In the population-based CoLaus study, short-term exposure to PM10 was associated with circulating levels of IL-1β, IL-6 and TNF-α, but not of hs-CRP. Our results are consistent with findings by Ruckerl et al., who showed no association of PM10 with hs-CRP, but a significant positive association of particle number concentration with IL-6 levels in 1003 myocardial infarction (MI) survivors . In several small-sized studies, similar associations were found [24–26]. Furthermore, our results are in line with experimental data. Van Eeden et al.  showed that human alveolar macrophages produce TNF-α in a dose-dependent manner when exposed to atmospheric particles. Kido et al.  found the lung to be a major source of systemic circulating IL-6 levels in mice exposed to ambient PM. Our study is the first large scale population-based study to show significant positive associations of short-term exposure to PM10 with circulating IL-1β, IL-6 and TNF-α levels, which substantially increases the external validity of previous findings. The relevance of these results is emphasized by the fact that IL-6 plays a central role in the inflammatory response in the context of cardiovascular disease .

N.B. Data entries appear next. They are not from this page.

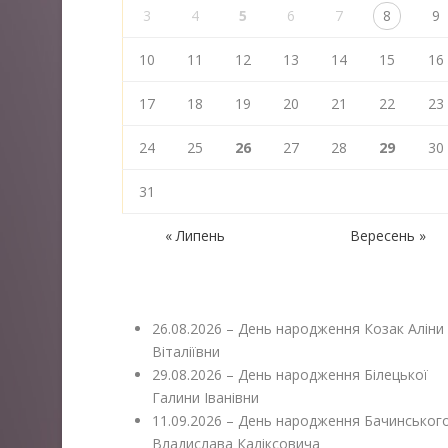
3
4
5
6
7
8
9
10
11
12
13
14
15
16
17
18
19
20
21
22
23
24
25
26
27
28
29
30
31
« Липень
Вересень »
26.08.2026 – День народження Козак Аліни
Віталіївни
29.08.2026 – День народження Білецької
Галини Іванівни
11.09.2026 – День народження Бачинськог
Владислава Каліксовича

Systemic inflammation is known to be associated with cardiovascular morbidity and mortality . Indeed, a number of epidemiological and experimental studies have shown that circulating markers of systemic inflammation and haemostasis are closely associated with the development of fatal and non-fatal MI [28–32]. Inflammation is likely to interfere directly with the blood coagulation pathways leading to hypercoagulation states , as well as to increase the probability for a plaque rupture leading to acute coronary events by accentuating atherosclerotic plaque vulnerability . These findings, together with the observation that short-term exposure to higher PM10 levels are associated with the risk of myocardial infarction and acute ischemic stroke , suggest that air pollution-induced systemic inflammation may increase cardiovascular risk .

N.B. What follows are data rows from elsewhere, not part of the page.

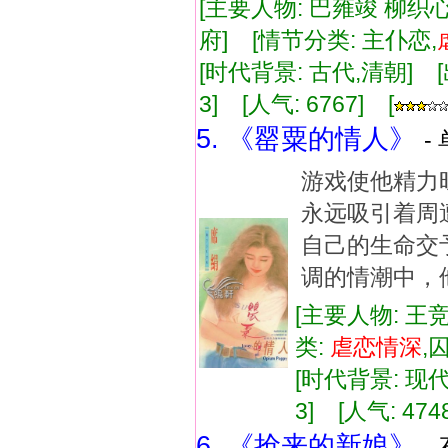
[主要人物: 巴雍竣 柳织心
府] [情节分类: 主仆恋,
[时代背景: 古代,清朝] [出版
3] [人气: 6767] [
5. 《罂粟的情人》
-
游戏使他精力
永远吸引着周
自己的生命交
调的情潮中，
[主要人物: 王
类:
虐
恋情
深
,
[时代背景: 现代]
3] [人气: 474
6. 《抢来的新娘》
-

Many hypotheses have been proposed to explain the pathophysiological mechanism underlying the link between PM inhalation and systemic inflammation. Exposure of the pulmonary bronchial tree to PM may induce a local inflammatory reaction with the production of specific cytokines from neutrophils, macrophages and T cells . In vitro studies have shown that human alveolar macrophages exposed to PM10 release numerous inflammatory cytokines, including IL-6 and TNF-α [6, 7, 24]. The diffusion of these cytokines in the systemic circulation induces a generalized reaction leading to the inflammation cascade . Recently, a second hypothesis has been proposed, suggesting that inhaled PM and especially PM2.5 directly penetrate into the vascular tree where they interact with endothelial cells and the immune system further activating the inflammation cascade .
We found no association of short-term exposure to PM10 with circulating hs-CRP levels. This is in line with the results of previous population-based studies [20, 21, 23]. The absence of association with hs-CRP might be related to the fact that we only explored short-term exposure, as one study found a positive association of hs-CRP with long-term exposure to PM10. Yet, Hertel at al found short-term exposure to particle number to be associated with hs-CRP in 4000 participants to the population-based Heinz Nixdorf Recall study . CRP production is increased following the hepatic action of IL-6. CRP represents a later marker of inflammation than IL-6, for instance, with a half-life of around 15–19 hours for CRP . This may explain the absence of association with short-term exposure to PM10 in our study.
This study has some limitations which should be acknowledged. This is a cross-sectional analysis using the absolute level of PM10 at a single point in time. Unfortunately, data for PM2.5 was not available in this study. Also, our results only pertain to short-term exposure to PM10. The effects of long-term exposure to PM10 levels could not be assessed because long-term individual-level exposure data are not available. Personal exposures can vary substantially from the levels measured at a central monitoring station. We did not capture differences in long-term exposure due to different exposures to local sources (roads, industrial sources). This is a problem common to large epidemiological studies that, unlike panel studies, cannot equip each subject with personal exposure monitoring devices. To account for variations attributable to spatial differences in participants’ place of residence, we included the zip code as a covariate in the models. PM10 is a complex mixture of chemical compounds the behavior of which strongly depends on the atmospheric conditions. Putard et al. reported that the most important compounds to PM10 mass in four Swiss locations (Bern, Zurich, Basel, and Chaumont) were black carbon, organic matter, mineral dust, ammonium, nitrate and sulphate . The studied population is from a single geographical area, and the findings may not be generalisable to other regions or cities. In addition, results for IL-1β should be interpreted with caution because 38 % of IL-1β was below the detection limit of the assay. More sensitive assays are therefore needed to reduce the proportion of undetectable values for IL-1β and to provide better estimates of the association of PM10 with circulating IL-1β levels.